Nobody asked me, but here’s my thought.

When people learn something new, they cling to a paradigmatic case. This paradigmatic image matters more for how they use this new idea than whatever rules or logic they might otherwise adhere to. For example, when kids are first learning about triangles, they don’t identify new triangles on the basis of properties. They look at their paradigmatic image of triangle and compare this new shape to it. This is why kids misidentify so many shapes, at first. Below, 10 might be declared a triangle, though 5 would be rejected.

Now, it would be sort of besides the point to lament young children’s tendency to identify shapes in this way. This is just what the beginning of the learning curve looks like. It helps teachers to be familiar with this tendency — we can directly address it in friendly ways — but it’s totally normal. In particular, it’s not really an artifact of instruction.

(I suppose if kids make it to a weirdly old age without being able to logically identify triangles, yeah, that would be an artifact of instruction.)

I think the situation with square roots that Justin points out is pretty similar to this. When kids solve equations by taking the square roots of both sides, a lot a lot of these cases involve a square root solution. It seems totally normal for kids to start seeing this as a paradigmatic case, and to think that all solutions to such equations involve square roots. Totally normal, not something to stress too much about.

In fact, I saw this mistake in my 8th Grade class last week. A kid was using the Pythagorean Theorem, and had put little square roots over the side lengths. No stress: told him that this wasn’t necessary; reminded him of the conceptual meanings that made this move incorrect; reminded myself to include more chances for him to practice this idea; set him off to try the next problem, but without the extra square roots.

I think this is just how learning happens.

I’ve sometimes read or talked to teachers who wished kids didn’t make these sorts of mistakes.

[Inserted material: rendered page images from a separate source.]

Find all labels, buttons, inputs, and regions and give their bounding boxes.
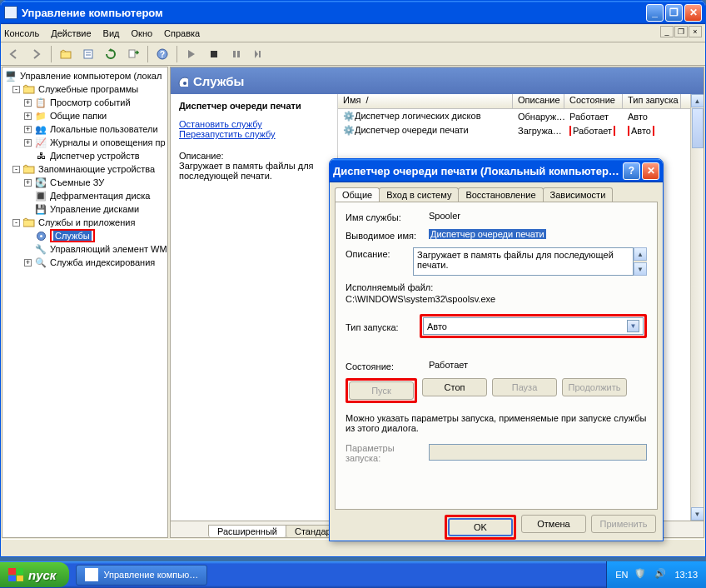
menubar: Консоль Действие Вид Окно Справка: [1, 24, 705, 42]
clock[interactable]: 13:13: [674, 570, 698, 580]
tree-item-removable[interactable]: +💽Съемные ЗУ: [2, 176, 167, 189]
stop-button[interactable]: Стоп: [422, 378, 487, 396]
mdi-child-controls: _ ❐ ×: [660, 26, 702, 37]
mdi-restore[interactable]: ❐: [674, 26, 688, 37]
menu-help[interactable]: Справка: [164, 28, 200, 38]
tree-item-services[interactable]: Службы: [2, 229, 167, 242]
dialog-tabs: Общие Вход в систему Восстановление Зави…: [330, 182, 663, 202]
label-params: Параметры запуска:: [346, 441, 429, 463]
chevron-down-icon[interactable]: ▼: [627, 320, 639, 332]
tree-group-services-apps[interactable]: -Службы и приложения: [2, 216, 167, 229]
tab-extended[interactable]: Расширенный: [208, 525, 286, 537]
app-icon: [85, 568, 98, 581]
tab-general[interactable]: Общие: [335, 187, 380, 202]
pause-btn: Пауза: [492, 378, 557, 396]
scroll-up-icon[interactable]: ▲: [634, 247, 647, 261]
tab-deps[interactable]: Зависимости: [543, 187, 614, 202]
svg-rect-11: [23, 87, 34, 93]
back-button[interactable]: [4, 45, 24, 63]
close-button[interactable]: ✕: [684, 4, 702, 22]
hint-text: Можно указать параметры запуска, применя…: [346, 413, 647, 433]
menu-action[interactable]: Действие: [51, 28, 91, 38]
tree-item-shares[interactable]: +📁Общие папки: [2, 109, 167, 122]
tray-icon[interactable]: 🛡️: [634, 568, 648, 581]
tree-pane[interactable]: 🖥️Управление компьютером (локал -Служебн…: [2, 67, 168, 538]
forward-button[interactable]: [27, 45, 47, 63]
list-row[interactable]: ⚙️Диспетчер очереди печати Загружа… Рабо…: [338, 123, 690, 137]
lang-indicator[interactable]: EN: [615, 570, 628, 580]
window-title: Управление компьютером: [22, 7, 646, 19]
ok-button[interactable]: OK: [448, 518, 513, 536]
tree-item-perflogs[interactable]: +📈Журналы и оповещения пр: [2, 136, 167, 149]
restart-link[interactable]: Перезапустить службу: [179, 129, 329, 139]
stop-link[interactable]: Остановить службу: [179, 119, 329, 129]
scroll-down-icon[interactable]: ▼: [634, 262, 647, 276]
services-header-text: Службы: [193, 74, 244, 88]
svg-rect-4: [129, 50, 135, 57]
label-display: Выводимое имя:: [346, 229, 429, 241]
mdi-close[interactable]: ×: [689, 26, 702, 37]
props-button[interactable]: [78, 45, 98, 63]
svg-rect-1: [84, 50, 92, 58]
dialog-titlebar[interactable]: Диспетчер очереди печати (Локальный комп…: [330, 159, 663, 182]
tree-item-devmgr[interactable]: 🖧Диспетчер устройств: [2, 149, 167, 162]
titlebar[interactable]: Управление компьютером _ ❐ ✕: [1, 1, 705, 24]
help-button[interactable]: ?: [152, 45, 172, 63]
export-button[interactable]: [123, 45, 143, 63]
value-exe: C:\WINDOWS\system32\spoolsv.exe: [346, 294, 647, 304]
col-desc[interactable]: Описание: [513, 94, 564, 108]
tree-item-diskmgmt[interactable]: 💾Управление дисками: [2, 202, 167, 216]
minimize-button[interactable]: _: [646, 4, 664, 22]
col-startup[interactable]: Тип запуска: [623, 94, 681, 108]
tab-logon[interactable]: Вход в систему: [379, 187, 459, 202]
tree-item-users[interactable]: +👥Локальные пользователи: [2, 122, 167, 136]
mdi-minimize[interactable]: _: [660, 26, 674, 37]
tree-item-events[interactable]: +📋Просмотр событий: [2, 96, 167, 109]
scroll-up-icon[interactable]: ▲: [691, 94, 704, 107]
scroll-down-icon[interactable]: ▼: [691, 507, 704, 521]
desc-label: Описание:: [179, 151, 329, 161]
label-svcname: Имя службы:: [346, 211, 429, 222]
menu-view[interactable]: Вид: [103, 28, 120, 38]
tree-root[interactable]: 🖥️Управление компьютером (локал: [2, 69, 167, 82]
menu-console[interactable]: Консоль: [4, 28, 39, 38]
tree-item-wmi[interactable]: 🔧Управляющий элемент WM: [2, 242, 167, 256]
play-button[interactable]: [181, 45, 201, 63]
desc-text: Загружает в память файлы для последующей…: [179, 161, 329, 181]
startup-combo[interactable]: Авто▼: [423, 317, 644, 335]
svg-rect-8: [233, 51, 236, 57]
svg-rect-9: [237, 51, 240, 57]
dialog-close-button[interactable]: ✕: [642, 162, 659, 180]
tree-item-indexing[interactable]: +🔍Служба индексирования: [2, 256, 167, 269]
svg-point-15: [40, 235, 42, 237]
services-header: Службы: [171, 67, 704, 94]
start-button: Пуск: [349, 381, 414, 400]
system-tray[interactable]: EN 🛡️ 🔊 13:13: [606, 561, 706, 588]
list-row[interactable]: ⚙️Диспетчер логических дисков Обнаруж… Р…: [338, 109, 690, 123]
cancel-button[interactable]: Отмена: [521, 515, 586, 533]
tree-item-defrag[interactable]: 🔳Дефрагментация диска: [2, 189, 167, 202]
resume-button: Продолжить: [562, 378, 627, 396]
tab-recovery[interactable]: Восстановление: [458, 187, 543, 202]
tray-icon[interactable]: 🔊: [654, 568, 668, 581]
scroll-thumb[interactable]: [692, 108, 704, 148]
list-header: Имя / Описание Состояние Тип запуска: [338, 94, 690, 109]
pause-button[interactable]: [226, 45, 246, 63]
col-name[interactable]: Имя /: [338, 94, 513, 108]
tree-group-storage[interactable]: -Запоминающие устройства: [2, 162, 167, 176]
maximize-button[interactable]: ❐: [665, 4, 683, 22]
menu-window[interactable]: Окно: [132, 28, 153, 38]
selected-service-name: Диспетчер очереди печати: [179, 101, 329, 111]
scrollbar-v[interactable]: ▲ ▼: [690, 94, 704, 521]
restart-tb-button[interactable]: [249, 45, 269, 63]
value-svcname: Spooler: [429, 211, 647, 221]
taskbar-item[interactable]: Управление компью…: [76, 565, 207, 586]
dialog-help-button[interactable]: ?: [623, 162, 640, 180]
desc-textarea[interactable]: [413, 247, 634, 276]
refresh-button[interactable]: [101, 45, 121, 63]
up-button[interactable]: [56, 45, 76, 63]
col-state[interactable]: Состояние: [564, 94, 623, 108]
tree-group-utilities[interactable]: -Служебные программы: [2, 82, 167, 96]
start-button[interactable]: пуск: [0, 562, 69, 587]
stop-tb-button[interactable]: [204, 45, 224, 63]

And I guess it would be nice if kids could just reach an age where they operated as logical, analytical and meaning-oriented students at the start of their learning curves. I understand why we teachers feel a bit of nervousness when kids aren’t being guided by meaning.

But ‘being guided by meaning’ is another way of saying ‘being guided by logic,’ and this is not my understanding of how beginners hold on to new ideas.

It’ll take time, practice, corrections, maybe a big ol’ worksheet, but if a kid made it that far in solving these equations, they’ll make it the rest of the way. Keep it up!